Cuatro Equis
Nostalgia
*Sigh*
Our scene opens on DOS EQUIS and his luchadorable love BARB L. FISH. The couple is seated on a couch, presumably at home, catching up on a burned DVD of the latest NFW promos.
XX: What's wrong, Barb?
BLF: Nothing.
XX: Have you come down with a case of Pandamonium? Are you saddened that Steve Knox is back, darkening our screens with more masturbatory promos? Legion pretending to be Raven? Oh, it is not because Rich Mahogany is not pleasuring you? I really hope it is not that one. Brock Alyas continuing to have employment here? The suckness that is Zombie Biff? Que?
BLF: Nah. Just feeling bored.
XX: I know the feeling! Where are all the NFW tag teams at? Is there nobody who has the testiculos to face Cuatro Equis? Cuatro Equis is undefeated*! Surely, there are two people out there who want to face the Drunk Luchador and the Futuredor.
Offscreen, a door slams. Heavy boots can be heard walking on the kitchen floor, followed by a refrigerator door opening. BARB suddenly perks up and looks expectantly toward the kitchen, as FUTUREQUIS steps through, still sporting his creepy "Terminator" mask.
BLF: Hey, you.
FUTUREQUIS: (To BARB) Hey, you. (To DOS EQUIS) Me.
XX: (To FUTUREQUIS) Me.
FUTUREQUIS: Did you train today?
BLF: He's been sitting here like a log, watching promos.

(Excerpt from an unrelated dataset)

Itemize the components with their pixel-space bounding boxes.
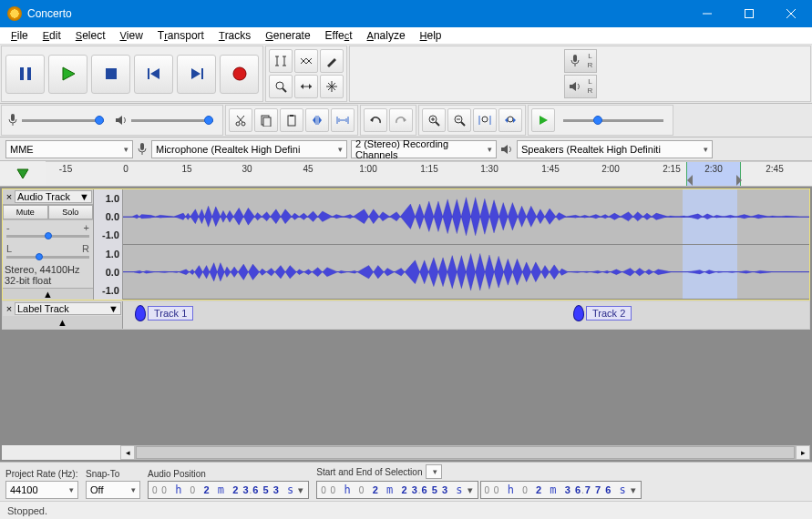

FUTUREQUIS: Go do laps around the house. Barb has to give me a, uh, massage?
XX: I dunno, my knee is still in some pain.
FUTUREQUIS: Stretch it, and then run. It'll do you a world of good. Trust me. Look at me. Do I have a knee injury? No. So how can you if you're me? Trust me, er, you. Trust yourself.
XX: Future me, as usual, makes sense. OK. I will stretch and then go for a jog. What are you going to do?
FUTUREQUIS looks over at BARB.
CAPTION: 10 Minutes Later
The couch is now empty, but the camera is still rolling. Though FUTUREQUIS and BARB can't be seen, they can certainly be heard deeply breathing and kissing. Suddenly, FUTUREQUIS' "Terminator" mask flies across the shot, as BARB moans in delight. Then BARB's pink luchador mask flies through the screen. The sounds of clothes ripping, then jeans unzipping are heard. BARB sighs and moans in that very special way, but FUTUREQUIS is completely silent.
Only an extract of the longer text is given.